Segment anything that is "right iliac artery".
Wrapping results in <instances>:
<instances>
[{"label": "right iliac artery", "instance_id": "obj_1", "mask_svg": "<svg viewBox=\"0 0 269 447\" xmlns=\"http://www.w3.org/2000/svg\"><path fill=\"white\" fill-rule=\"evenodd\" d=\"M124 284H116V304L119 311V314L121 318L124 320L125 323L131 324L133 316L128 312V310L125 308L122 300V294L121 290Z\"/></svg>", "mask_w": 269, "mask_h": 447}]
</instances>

* [ABOUT THIS EXERCISE] Total up the lines in the listing above that include "iliac". Give the number by itself.

* [SOLUTION FOR THIS PROBLEM] 2